There are certain things you should and should not include in your CV or Curriculum Vitae. As you would know, a CV is a more formalized and extended version of a resume. In some countries, a CV is considered to be the same as a resume. However, in some other countries, like the US and Canada (and perhaps in Europe), a CV is different to a resume, as it should be.
So how to write a CV for a job? You should obviously include all details relevant to the job at hand, such as academic qualifications, relevant work experience as well as any publications, fellowships, awards and the like.

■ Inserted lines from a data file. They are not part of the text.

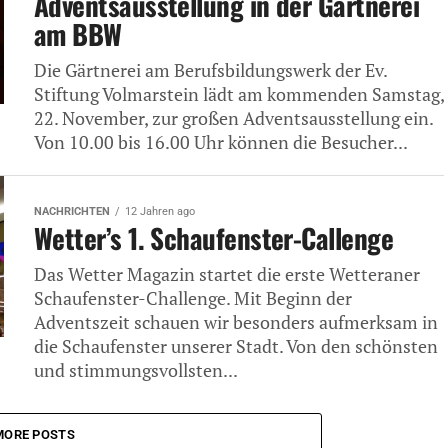
Adventsausstellung in der Gärtnerei
am BBW
Die Gärtnerei am Berufsbildungswerk der Ev.
Stiftung Volmarstein lädt am kommenden Samstag,
22. November, zur großen Adventsausstellung ein.
Von 10.00 bis 16.00 Uhr können die Besucher...
NACHRICHTEN
12 Jahren ago
Wetter’s 1. Schaufenster-Callenge
Das Wetter Magazin startet die erste Wetteraner
Schaufenster-Challenge. Mit Beginn der
Adventszeit schauen wir besonders aufmerksam in
die Schaufenster unserer Stadt. Von den schönsten
und stimmungsvollsten...
MORE POSTS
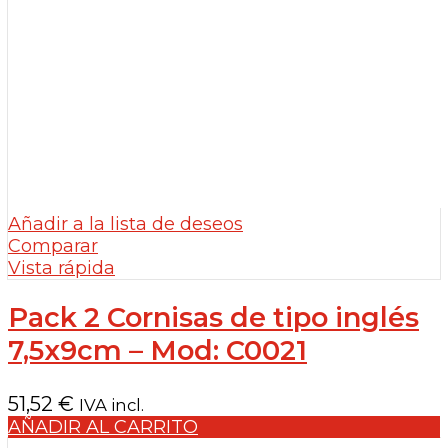
Añadir a la lista de deseos
Comparar
Vista rápida
Pack 2 Cornisas de tipo inglés
7,5x9cm – Mod: C0021
51,52
€
IVA incl.
AÑADIR AL CARRITO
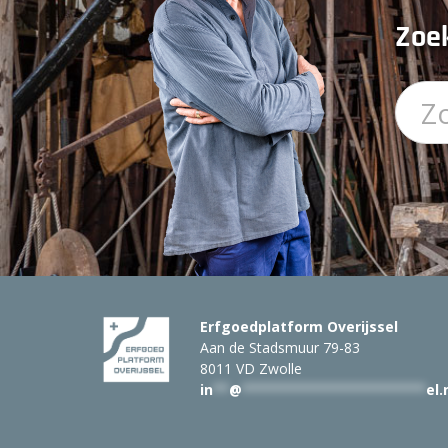
Zoek
Erfgoedplatform Overijssel
Aan de Stadsmuur 79-83
8011 VD Zwolle
in
**
@
***********************
el.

But some are a little reluctant when it comes to disclosing personal information about themselves. Since a CV requires an applicant to be as detailed as possible, it can be a little unnerving to be ‘too open’ about yourself. However, there is no law that prevents or compels a job applicant to withhold or disclose personal information about themselves.

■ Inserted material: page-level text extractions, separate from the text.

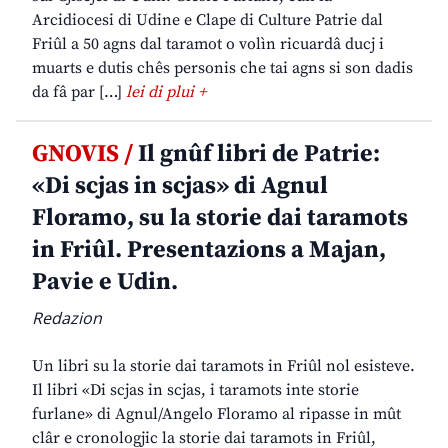
Arcidiocesi di Udine e Clape di Culture Patrie dal
Friûl a 50 agns dal taramot o volìn ricuardâ ducj i
muarts e dutis chês personis che tai agns si son dadis
da fâ par […]
lei di plui +
GNOVIS /
Il gnûf libri de Patrie:
«Di scjas in scjas» di Agnul
Floramo, su la storie dai taramots
in Friûl. Presentazions a Majan,
Pavie e Udin.
Redazion
Un libri su la storie dai taramots in Friûl nol esisteve.
Il libri «Di scjas in scjas, i taramots inte storie
furlane» di Agnul/Angelo Floramo al ripasse in mût
clâr e cronologjic la storie dai taramots in Friûl,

But you also have to keep in mind, that it is nearly impossible to prove that such a discrimination occurred during the application stage, which would mean that any job recruiter or employer could easily discard your CV if they thought you were not being open enough about yourself.

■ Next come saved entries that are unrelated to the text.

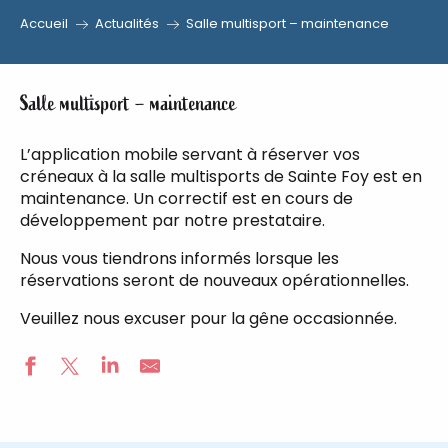
Accueil
Actualités
Salle multisport – maintenance
Aller
au
contenu
Salle multisport – maintenance
principal
L’application mobile servant à réserver vos
créneaux à la salle multisports de Sainte Foy est en
maintenance. Un correctif est en cours de
développement par notre prestataire.
Nous vous tiendrons informés lorsque les
réservations seront de nouveaux opérationnelles.
Veuillez nous excuser pour la gêne occasionnée.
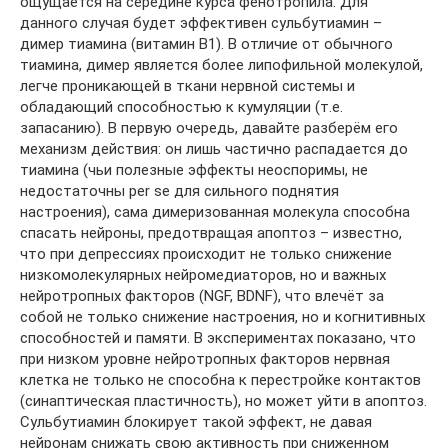
ощущается на середине курса фенотропила. Для
данного случая будет эффективен сульбутиамин –
димер тиамина (витамин В1). В отличие от обычного
тиамина, димер является более липофильной молекулой,
легче проникающей в ткани нервной системы и
обладающий способностью к кумуляции (т.е.
запасанию). В первую очередь, давайте разберём его
механизм действия: он лишь частично распадается до
тиамина (чьи полезные эффекты неоспоримы, не
недостаточны per se для сильного поднятия
настроения), сама димеризованная молекула способна
спасать нейроны, предотвращая апоптоз – известно,
что при депрессиях происходит не только снижение
низкомолекулярных нейромедиаторов, но и важных
нейротропных факторов (NGF, BDNF), что влечёт за
собой не только снижение настроения, но и когнитивных
способностей и памяти. В экспериментах показано, что
при низком уровне нейротропных факторов нервная
клетка не только не способна к перестройке контактов
(синаптическая пластичность), но может уйти в апоптоз.
Сульбутиамин блокирует такой эффект, не давая
нейронам снижать свою активность при сниженном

So the best way to address this dilemma is to make disclosing more details about yourself as a selling point. In other words, include a cover letter with the CV and say something along the lines of if the employer would like to know more about yourself, then they should consider you as a candidate for the job and interview you. Don’t use this exactly, but word it in such a way that the employer or recruiter can’t think that you’re deliberately withholding information about yourself.
Another way to think about including details on your CV is to simply be as open as possible. This goes by the idea that you wouldn’t want to work for someone who can’t accept you for who you are, so why bother getting accepted by them anyway? Employers these days tend to be more ethical and responsive to openness, especially if you tell them why you are proud of who and what you are.
So including details like your name and contact information is obvious for any job application, but including your date of birth, gender, marital status, nationality and the like in your CV is ultimately a matter of choice.
As a guide, if you don’t mind employers knowing personal details about you because you are confident enough in yourself, then being as detailed as possible in your CV in the way to go. However, if you are not as confident or secure about this, then you could leave this as a selling point in your cover letter, and probably in your CV as well.
If you are deciding to upload your CV via an online job search site, or sending your CV to a relatively unknown employer/recipient, then you should also stray on the side of caution. Personal data stored electronically can be subject to deliberate hacking and identity theft, so you should be extra careful when it comes releasing personal details online.
These are some of the things for you to keep in mind when you’re thinking what to write on a CV. You could easily get a template for a CV but your application wouldn’t be as effective as it can be if you wrote it yourself.